Tuesday, November 28, 2006

What is our Main Business?

I got home from Tennessee late Sunday night and was groggy all yesterday. Today I'm beginning to get my wits about me. I will comment about our thanksgiving in the next post (when i have a few pictures to add). Today I would like to comment on a presentation I had yesterday from george hunter.

George Hunter is one of the top Church Growth Guys in the country and teaches here at ATS. His speciality is church growth and evangelism. He got his start in 1962 when he ministered to the crowd at Muscle Beach. He lifted weights and built relationships to share the gospel.

During his presentation he shared a few insights which I want to share with you. He said in America there are 180 Million people who are not Christian. This makes America the third or fourth most populous mission field in the world. Over a third of those folks (180 Milliion) have no Christian memory to speak of. Another third attend church once in a while. The other third consider themselves a particular denomination of preference but attend no church.

Peter Drucker, management guru of the 20th century, said there are two questions every organization must ask itself. 1) What is our main business? 2) How’s business? Some possible answers for the church are below:
1) Provide worship and pastoral care - Many churches view their main job to pastor the people they have and provide worhsip services. They answer their business question by how well they are doing that.

2) Perpetuate our Tradition - Some churches are concerned that they keep their denominational heritage going. This includes music, worship style, theology and the like.

3) Support the Institution - Some churches believe their job is to support the mother chruch, the denomination fulfill its goals. They give their time and money to make sure the institution lives on.

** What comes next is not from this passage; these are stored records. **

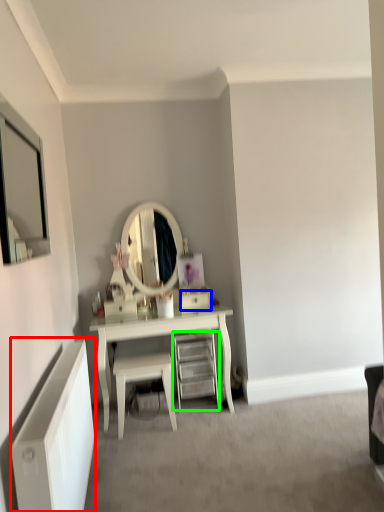 Question: Considering the real-world distances, which object is farthest from radiator (highlighted by a red box)? drawer (highlighted by a blue box) or shelf (highlighted by a green box)?

Choices:
 (A) drawer
 (B) shelf

Answer: (A) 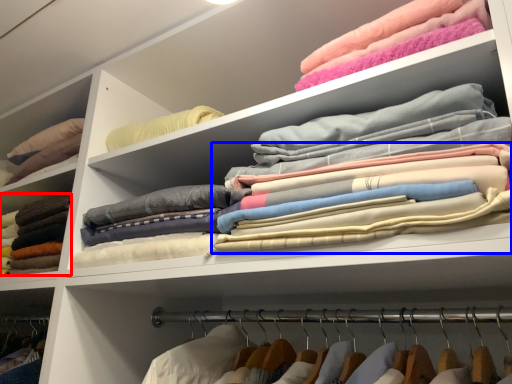 Question: Which object is closer to the camera taking this photo, clothing (highlighted by a red box) or clothing (highlighted by a blue box)?

Choices:
 (A) clothing
 (B) clothing

Answer: (B) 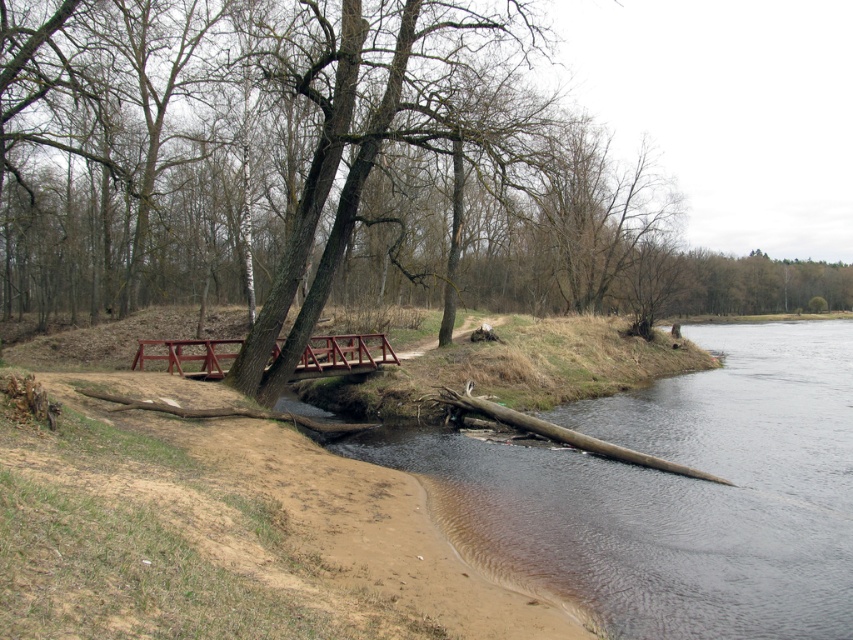 Which is behind, point (370, 333) or point (670, 461)?

The point (370, 333) is behind.

Can you confirm if metallic red bridge at center is positioned to the right of brown wood log at lower right?

Incorrect, metallic red bridge at center is not on the right side of brown wood log at lower right.

Locate an element on the screen. Image resolution: width=853 pixels, height=640 pixels. metallic red bridge at center is located at coordinates (343, 355). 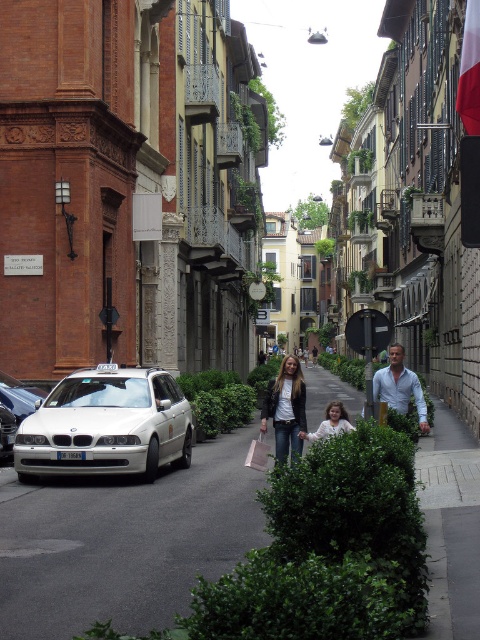 Question: Does gray asphalt pavement at center have a lesser width compared to denim jacket at center?

Choices:
 (A) no
 (B) yes

Answer: (A)

Question: Which point is closer to the camera?

Choices:
 (A) denim jacket at center
 (B) silver metallic car at center
 (C) white matte car at center
 (D) white fabric flag at upper right

Answer: (A)

Question: Observing the image, what is the correct spatial positioning of gray asphalt pavement at center in reference to white fabric flag at upper right?

Choices:
 (A) left
 (B) right

Answer: (A)

Question: Considering the relative positions of white matte car at center and denim jacket at center in the image provided, where is white matte car at center located with respect to denim jacket at center?

Choices:
 (A) right
 (B) left

Answer: (B)

Question: Estimate the real-world distances between objects in this image. Which object is farther from the white fabric flag at upper right?

Choices:
 (A) white matte shirt at center
 (B) gray asphalt pavement at center
 (C) silver metallic car at center
 (D) white matte car at center

Answer: (C)

Question: Which point is farther to the camera?

Choices:
 (A) white matte car at center
 (B) white fabric flag at upper right
 (C) white matte shirt at center

Answer: (A) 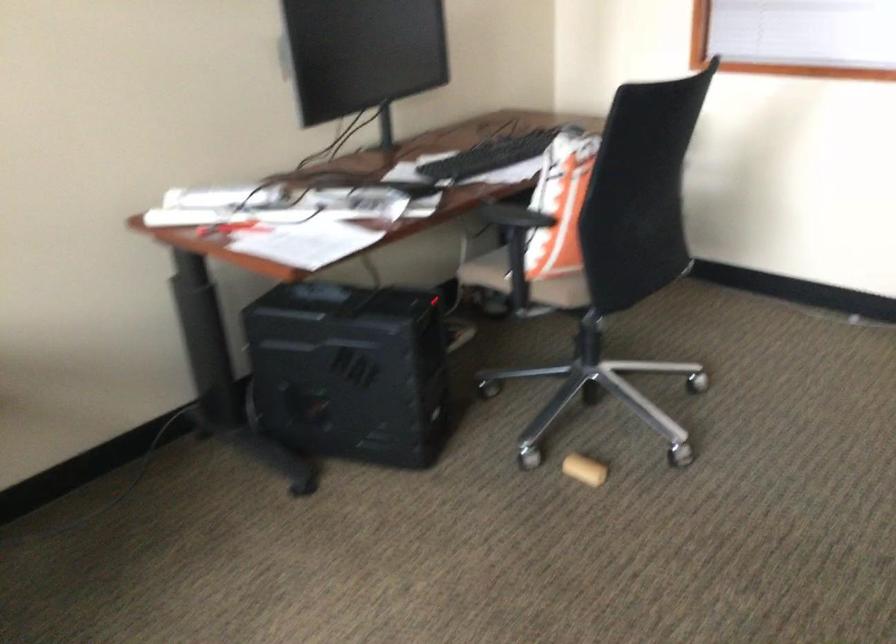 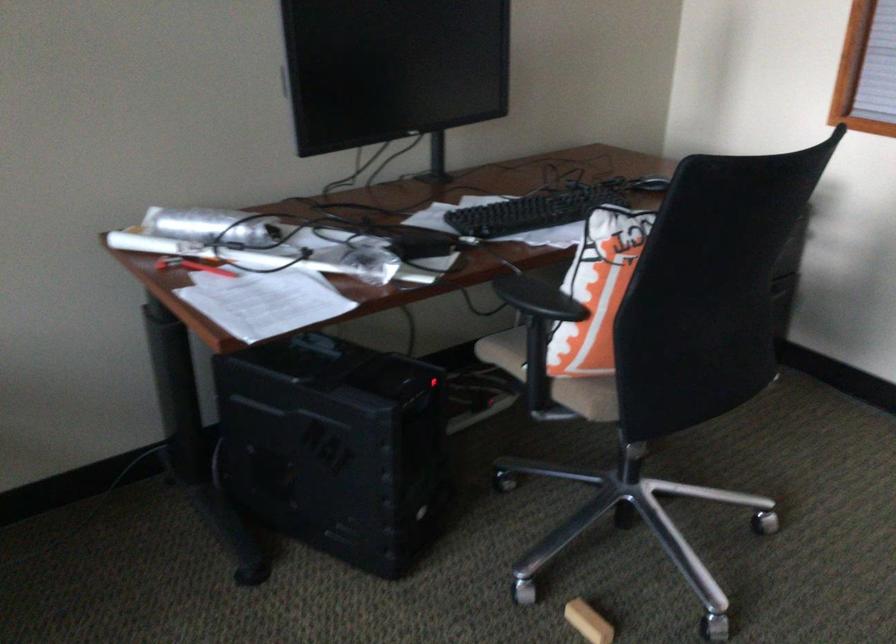 Find the pixel in the second image that matches the point at 520,214 in the first image.

(538, 299) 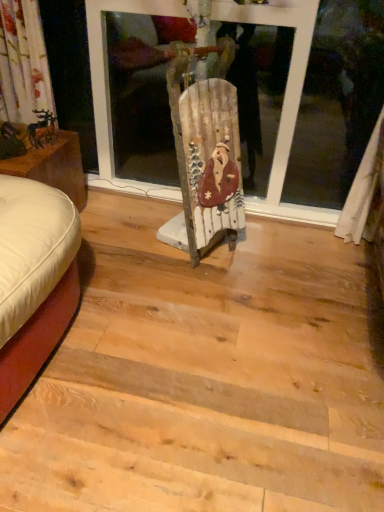 Locate an element on the screen. The image size is (384, 512). vacant space to the left of metallic gold reindeer at left is located at coordinates (20, 136). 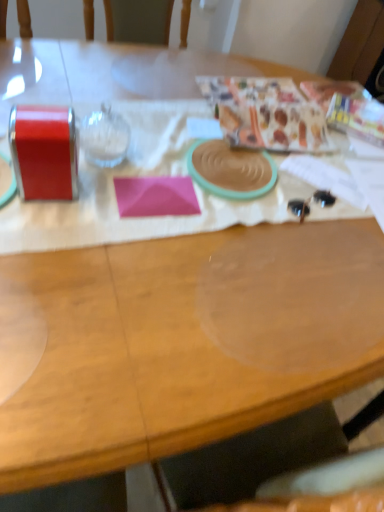 I want to click on free space in front of pink matte paper at center, so click(122, 237). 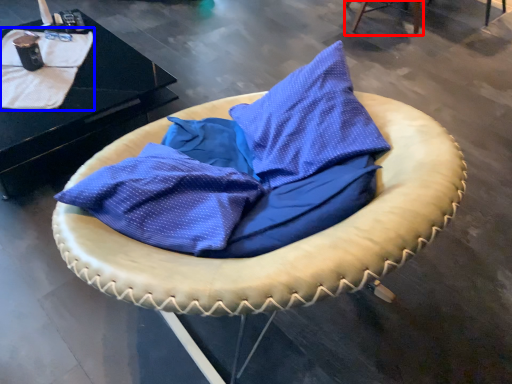 Question: Among these objects, which one is farthest to the camera, furniture (highlighted by a red box) or blanket (highlighted by a blue box)?

Choices:
 (A) furniture
 (B) blanket

Answer: (A) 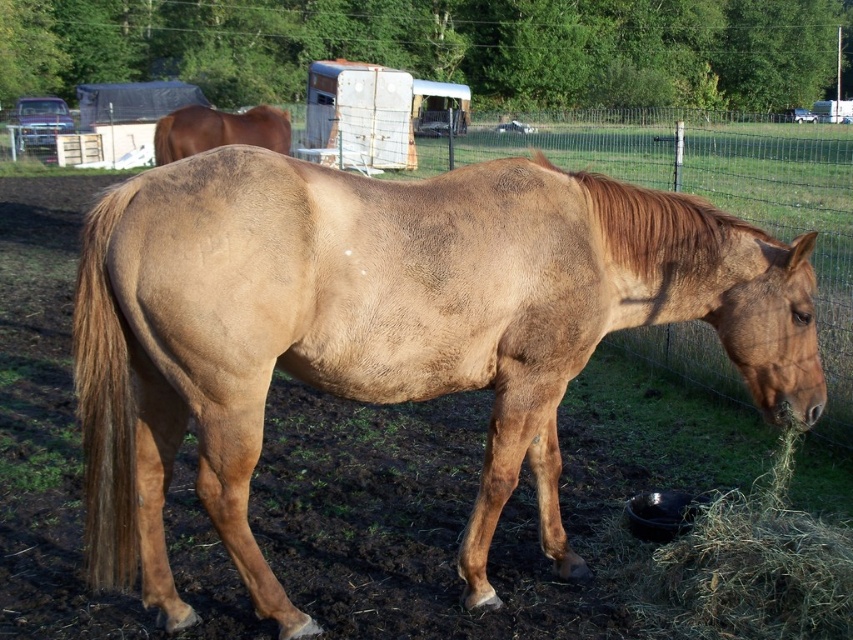 You are a farmer checking the pasture. You see the green straw at lower right and the brown matte horse at upper left. Which object is positioned lower in the image?

The green straw at lower right is located below the brown matte horse at upper left, so it is positioned lower in the image.

You are a farmer checking the pasture. You notice the brown matte horse at center and the green straw at lower right. Can you determine if there is enough space between them for a 1 meter wide tractor to pass through?

The brown matte horse at center and green straw at lower right are 88.64 centimeters apart, which is less than 1 meter. Therefore, the tractor cannot pass through the space between them.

4) Work for the kind of world God wants - Churches do this in many ways. SOme see their church as a social service agency. Others try to gain political influence and legislate morality.

5) Reach and Disciple pre-christian peoples - This is the biblical view of the local church. They don't depend on their denomination to do the work. They see their local church as the center of disciplemaking. They try to reach out to folks, win them to faith, disciple them and grow in Christ and cause them to reach out in love to their neighbors. These also tend to be the growing churches.

We also talked about what is the gospel. Perhaps the reason many churches are plateaued or declining is because we are preaching the wrong gospel. He made the following comment (as best as I can remember it), "What we expect is for people to attend church, attend Sunday School, go to programs the church offers, and serve on committees. That kind of Christianity won’t change the world." Wow.

The kind of Christianity that changes the world is a community made up of individuals who are pursuing Christ, who see themselves as the people of God, who pray for God's kingdom to come on earth as it is in heaven, who see their lives as ministry to a lost and hurting world. It is the kind of Christianity that is more concerned about what happens during the week than what happens between 11am - 12pm on Sunday morning. May we become that type of community! May God make me into that kind of pastoral leader with a vision to impact a community rather than the community impacting the church.